[WORK INSTRUCTION]
Pictures excluded, retype the lines from the one containing "Find all instances" through the last line of the data below, both included.

[[ PROVIDED RECORDS, beginning ]]

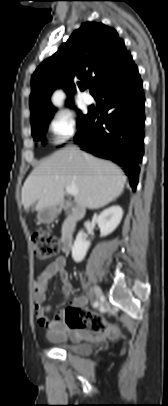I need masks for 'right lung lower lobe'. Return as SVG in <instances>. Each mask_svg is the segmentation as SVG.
Returning a JSON list of instances; mask_svg holds the SVG:
<instances>
[{
    "label": "right lung lower lobe",
    "instance_id": "1",
    "mask_svg": "<svg viewBox=\"0 0 168 406\" xmlns=\"http://www.w3.org/2000/svg\"><path fill=\"white\" fill-rule=\"evenodd\" d=\"M94 97L101 101L102 108L90 111L74 141L82 150L122 166L135 190L144 152L145 121V98L137 67L103 87Z\"/></svg>",
    "mask_w": 168,
    "mask_h": 406
}]
</instances>
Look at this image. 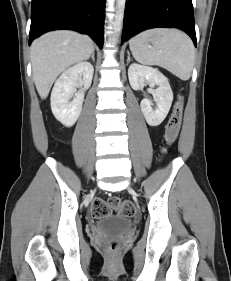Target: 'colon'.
I'll return each mask as SVG.
<instances>
[{
	"instance_id": "5ec220e1",
	"label": "colon",
	"mask_w": 231,
	"mask_h": 281,
	"mask_svg": "<svg viewBox=\"0 0 231 281\" xmlns=\"http://www.w3.org/2000/svg\"><path fill=\"white\" fill-rule=\"evenodd\" d=\"M184 108V99L180 95L174 105L173 112L165 128V141L168 146L172 145L179 134ZM166 148L164 149V153ZM111 211H118L126 217H131L135 214V206L132 202L122 200L119 197H111L108 200L95 199L91 203L90 212L93 217L100 218L108 215ZM111 249L116 248V243L110 244Z\"/></svg>"
}]
</instances>
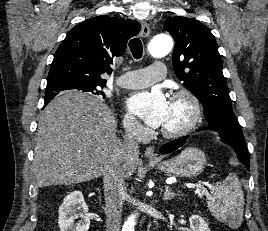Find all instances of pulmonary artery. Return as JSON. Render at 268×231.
<instances>
[{"instance_id":"pulmonary-artery-1","label":"pulmonary artery","mask_w":268,"mask_h":231,"mask_svg":"<svg viewBox=\"0 0 268 231\" xmlns=\"http://www.w3.org/2000/svg\"><path fill=\"white\" fill-rule=\"evenodd\" d=\"M165 72V64L160 62L151 63L141 69L129 71L124 78L118 80V84L127 89L150 86L163 78Z\"/></svg>"}]
</instances>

[[ PROVIDED RECORDS, end ]]

[SOLUTION]
Find all instances of pulmonary artery. Return as JSON. Render at 268×231.
<instances>
[{"instance_id":"pulmonary-artery-1","label":"pulmonary artery","mask_w":268,"mask_h":231,"mask_svg":"<svg viewBox=\"0 0 268 231\" xmlns=\"http://www.w3.org/2000/svg\"><path fill=\"white\" fill-rule=\"evenodd\" d=\"M165 72V64L160 62L151 63L141 69L129 71L124 78L118 80V84L127 89L150 86L163 78Z\"/></svg>"}]
</instances>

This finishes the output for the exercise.